BELUM genap setahun selesai dibangun, kawasan trotoar megah di Jalan MT Haryono, Bontang, mulai kehilangan wajah cantiknya. Enam penutup lampu hias di jalur pedestrian yang digadang menyerupai kawasan Malioboro dilaporkan hilang.
Kawasan pedestrian senilai Rp23 miliar itu sebelumnya menjadi salah satu proyek penataan kota paling mencolok di Bontang pada akhir 2025. Trotoar yang membentang dari Jalan R Suprapto hingga MT Haryono tersebut dilengkapi berbagai elemen estetika seperti lampu dekoratif, bollard, kursi santai, hingga jalur khusus penyandang disabilitas.

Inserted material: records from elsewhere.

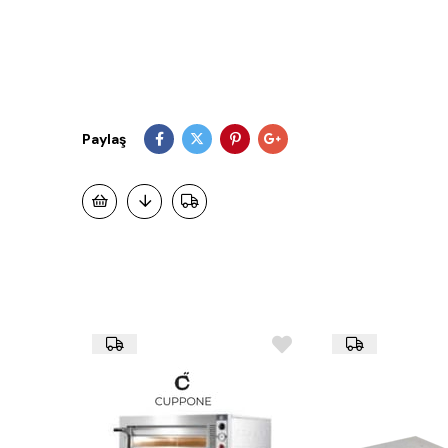
Paylaş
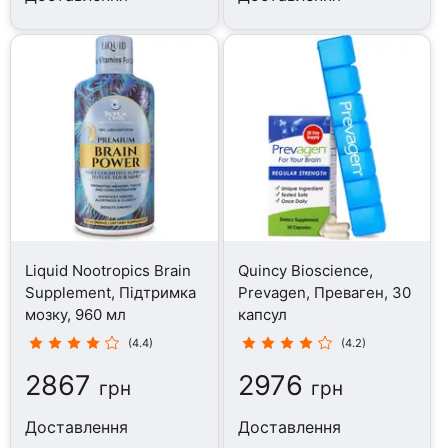
Liquid Nootropics Brain
Quincy Bioscience,
Supplement, Підтримка
Prevagen, Преваген, 30
мозку, 960 мл
капсул
(4.4)
(4.2)
2867
2976
грн
грн
Доставлення
Доставлення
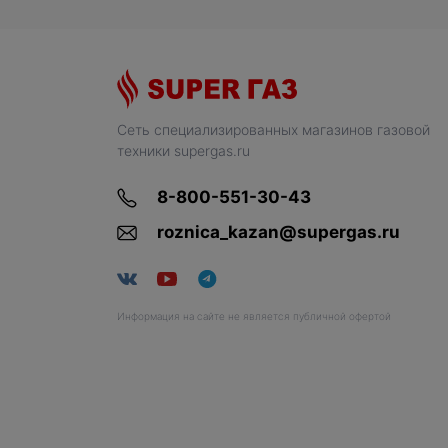
Сеть специализированных магазинов газовой
техники supergas.ru
8-800-551-30-43
roznica_kazan@supergas.ru
Информация на сайте не является публичной офертой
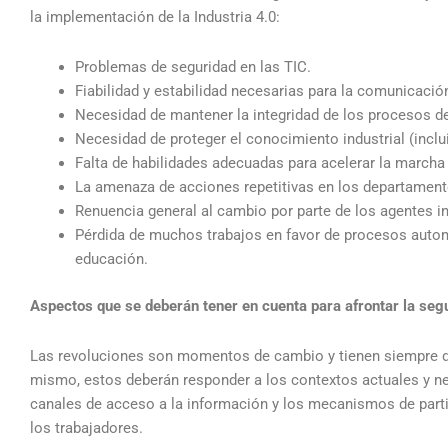
la implementación de la Industria 4.0:
Problemas de seguridad en las TIC.
Fiabilidad y estabilidad necesarias para la comunicació
Necesidad de mantener la integridad de los procesos de
Necesidad de proteger el conocimiento industrial (inclu
Falta de habilidades adecuadas para acelerar la marcha h
La amenaza de acciones repetitivas en los departament
Renuencia general al cambio por parte de los agentes i
Pérdida de muchos trabajos en favor de procesos autom
educación.
Aspectos que se deberán tener en cuenta para afrontar la segur
Las revoluciones son momentos de cambio y tienen siempre dif
mismo, estos deberán responder a los contextos actuales y ne
canales de acceso a la información y los mecanismos de partic
los trabajadores.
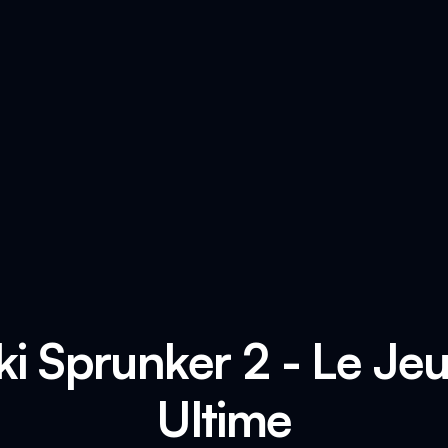
ki Sprunker 2 - Le Je
Ultime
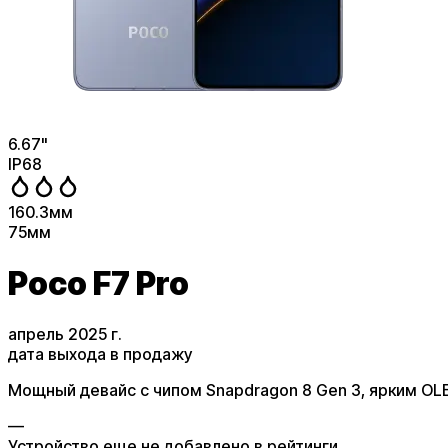
6.67
"
IP68
160.3
мм
75
мм
Poco F7 Pro
апрель 2025 г.
дата выхода в продажу
Мощный девайс с чипом Snapdragon 8 Gen 3, ярким O
—
Устройство еще не добавлено в рейтинги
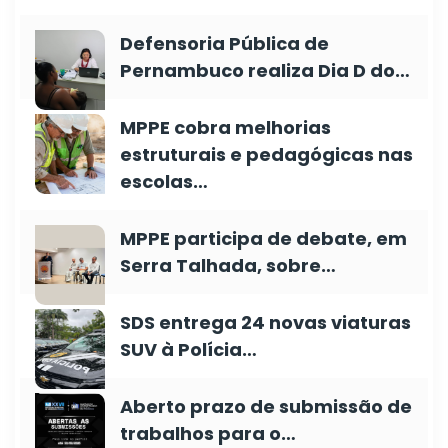
Defensoria Pública de
Pernambuco realiza Dia D do…
MPPE cobra melhorias
estruturais e pedagógicas nas
escolas…
MPPE participa de debate, em
Serra Talhada, sobre…
SDS entrega 24 novas viaturas
SUV à Polícia…
Aberto prazo de submissão de
trabalhos para o…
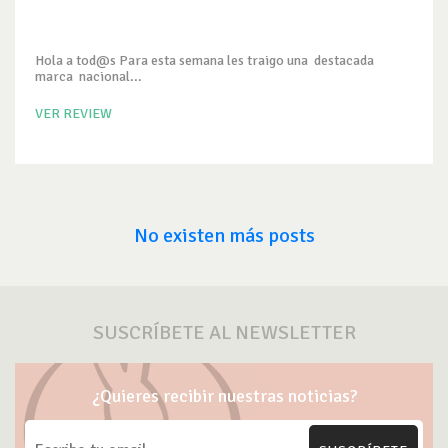
Hola a tod@s Para esta semana les traigo una destacada
marca nacional...
VER REVIEW
No existen más posts
SUSCRÍBETE AL NEWSLETTER
¿Quieres recibir nuestras noticias?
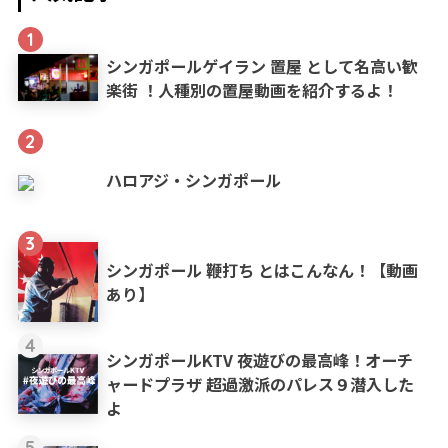
1
シンガポールゲイラン 置屋 として名高い歓
楽街 ！人種別の置屋動画を紹介するよ！
2
ハロアジ・シンガポール
3
シンガポール 鞭打ち とはこんなん！【動画
あり】
4
シンガポールKTV 夜遊びの最高峰！オーチ
ャードプラザ 超過激派のパレス９潜入した
よ
5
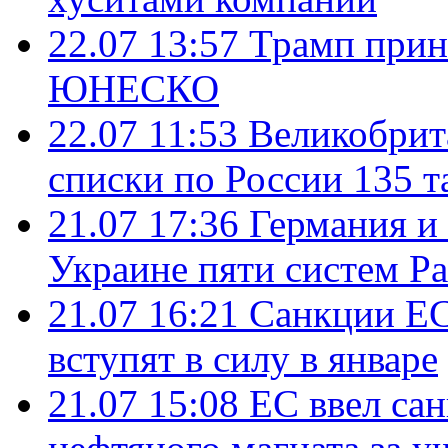
22.07 13:57
Трамп прин
ЮНЕСКО
22.07 11:53
Великобрит
списки по России 135 т
21.07 17:36
Германия и
Украине пяти систем Pat
21.07 16:21
Санкции ЕС
вступят в силу в январе
21.07 15:08
ЕС ввел са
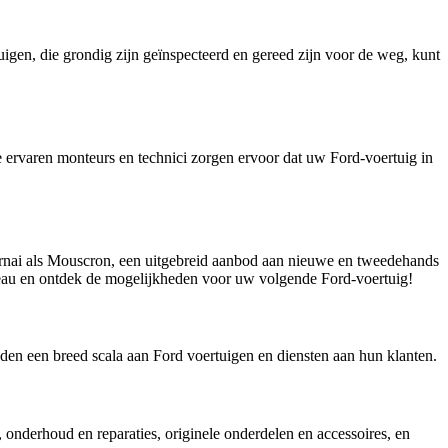
gen, die grondig zijn geïnspecteerd en gereed zijn voor de weg, kunt
e ervaren monteurs en technici zorgen ervoor dat uw Ford-voertuig in
urnai als Mouscron, een uitgebreid aanbod aan nieuwe en tweedehands
seau en ontdek de mogelijkheden voor uw volgende Ford-voertuig!
den een breed scala aan Ford voertuigen en diensten aan hun klanten.
nderhoud en reparaties, originele onderdelen en accessoires, en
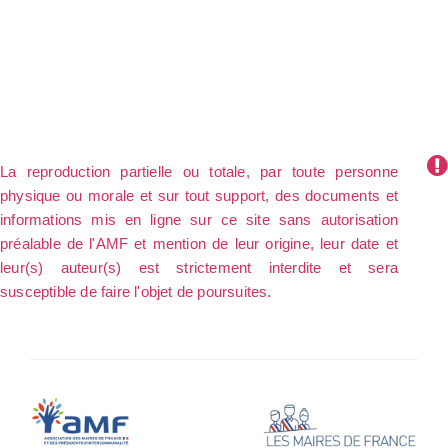
La reproduction partielle ou totale, par toute personne
physique ou morale et sur tout support, des documents et
informations mis en ligne sur ce site sans autorisation
préalable de l'AMF et mention de leur origine, leur date et
leur(s) auteur(s) est strictement interdite et sera
susceptible de faire l'objet de poursuites.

Kini, sebagian fasilitas di area yang setiap sore dipadati warga itu justru mulai rusak dan tidak lengkap. Kondisi tersebut memunculkan ironi di tengah upaya pemerintah mempercantik wajah kota dan menghadirkan ruang publik yang nyaman.

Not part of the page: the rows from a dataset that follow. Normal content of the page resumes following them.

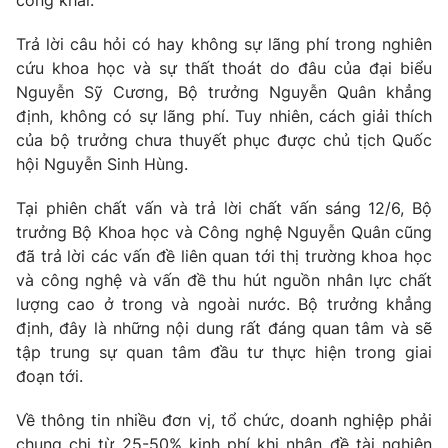
công khai.
Photo
Infographic
Trả lời câu hỏi có hay không sự lãng phí trong nghiên
cứu khoa học và sự thất thoát do đâu của đại biểu
Video
Shorts video
Nguyễn Sỹ Cương, Bộ trưởng Nguyễn Quân khẳng
định, không có sự lãng phí. Tuy nhiên, cách giải thích
của bộ trưởng chưa thuyết phục được chủ tịch Quốc
VTV Money
VTV Thể thao
hội Nguyễn Sinh Hùng.
VTV Sức khoẻ
Bất động sản
Tại phiên chất vấn và trả lời chất vấn sáng 12/6, Bộ
trưởng Bộ Khoa học và Công nghệ Nguyễn Quân cũng
đã trả lời các vấn đề liên quan tới thị trường khoa học
Thị trường 24h
Tấm lòng Việt
và công nghệ và vấn đề thu hút nguồn nhân lực chất
lượng cao ở trong và ngoài nước. Bộ trưởng khẳng
VTV4
Vươn mình bằng AI
định, đây là những nội dung rất đáng quan tâm và sẽ
tập trung sự quan tâm đầu tư thực hiện trong giai
đoạn tới.
VTV9
VTV8
Về thông tin nhiều đơn vị, tổ chức, doanh nghiệp phải
Liên hệ tòa soạn
English
chung chi từ 25-50% kinh phí khi nhận đề tài nghiên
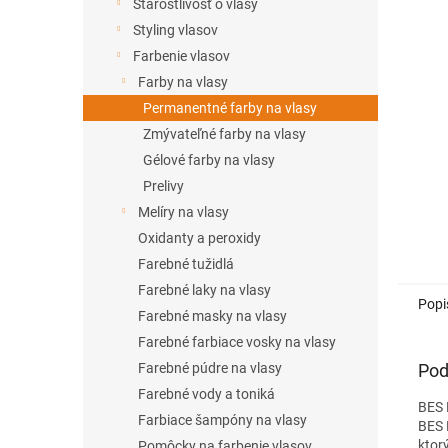
l
Starostlivosť o vlasy
Styling vlasov
Farbenie vlasov
Farby na vlasy
Permanentné farby na vlasy
Zmývateľné farby na vlasy
Gélové farby na vlasy
Prelivy
Melíry na vlasy
Oxidanty a peroxidy
Farebné tužidlá
Farebné laky na vlasy
Popi
Farebné masky na vlasy
Farebné farbiace vosky na vlasy
Pod
Farebné púdre na vlasy
Farebné vody a toniká
BES 
Farbiace šampóny na vlasy
BES H
ktor
Pomôcky na farbenie vlasov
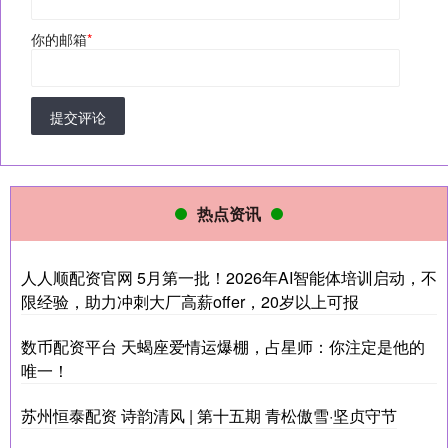
你的邮箱
*
提交评论
热点资讯
人人顺配资官网 5月第一批！2026年AI智能体培训启动，不
限经验，助力冲刺大厂高薪offer，20岁以上可报
数币配资平台 天蝎座爱情运爆棚，占星师：你注定是他的
唯一！
苏州恒泰配资 诗韵清风 | 第十五期 青松傲雪·坚贞守节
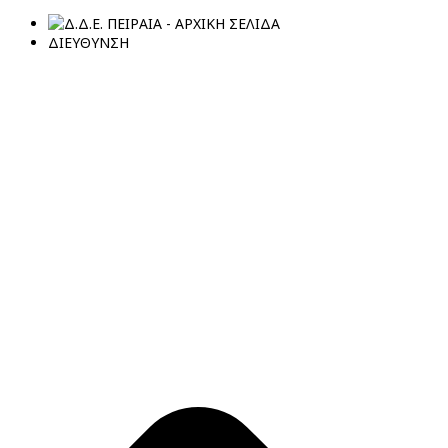
ΔΙΕΥΘΥΝΣΗ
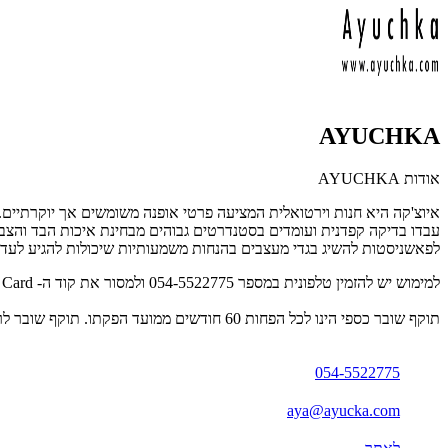
AYUCHKA
אודות AYUCHKA
איוצ'קה היא חנות וירטואלית המציעה פרטי אופנה משומשים אך יוקרתיים.
עבדו בדיקה קפדנית ועומדים בסטנדרטים גבוהים מבחינת איכות הבד והצבע. ח
לפאשניסטות להשיג בגדי מעצבים בהנחות משמעותיות שיכולות להגיע לעד 80% הנחה מהמחיר המקורי.
למימוש יש להזמין טלפונית במספר 054-5522775 ולמסור את קוד ה- Gift Card המצוין על גבי SMS/מייל/דף מודפס.
תוקף שובר כספי הינו לכל הפחות 60 חודשים ממועד הפקתו. תוקף שובר לרכישת מוצר או שירות מסויים יהיה לכל הפחות 24 חודשים ממועד הפקתו
054-5522775
aya@ayucka.com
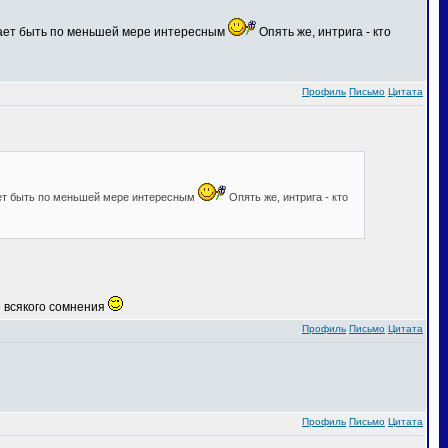
ещает быть по меньшей мере интересным
Опять же, интрига - кто
Профиль
Письмо
Цитата
ает быть по меньшей мере интересным
Опять же, интрига - кто
е всякого сомнения
Профиль
Письмо
Цитата
Профиль
Письмо
Цитата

“Sayang sekali, padahal baru selesai dibangun. Sekarang sudah banyak yang hilang,” kata Andi (34), warga yang mengaku rutin melintas di kawasan tersebut.
Bagi sebagian warga, trotoar itu bukan lagi sekadar jalur pejalan kaki. Pada malam hari, kawasan tersebut berubah menjadi ruang berkumpul baru warga kota. Ada yang jogging, duduk santai, berburu foto, hingga sekadar menikmati suasana malam di pusat kota.
Karena itu, hilangnya fasilitas publik di kawasan tersebut cepat menjadi perhatian warga. Siti (29), warga lainnya, mengatakan kerusakan fasilitas umum seharusnya tidak dianggap sepele karena menyangkut kenyamanan ruang bersama.
“Setiap hari ramai orang datang ke sini. Kalau satu-satu fasilitasnya hilang, lama-lama kesan bagusnya juga hilang,” ujarnya.
Ia berharap pengawasan di kawasan pedestrian diperkuat, termasuk dengan pemasangan kamera pengawas atau CCTV agar fasilitas yang baru dibangun tidak kembali rusak atau hilang.
Sementara itu, Kepala Dinas Pekerjaan Umum dan Penataan Ruang (PUPR) Bontang, Much Cholis Edy Prabowo, menyebut sebagian penutup lampu yang hilang diduga bukan dicuri, melainkan terlepas atau jatuh.
“Untuk cover lampu yang hilang ada yang jatuh. Dua buah masih disimpan, sedang kekurangannya sedang dicarikan penggantinya,” ujarnya. [FR]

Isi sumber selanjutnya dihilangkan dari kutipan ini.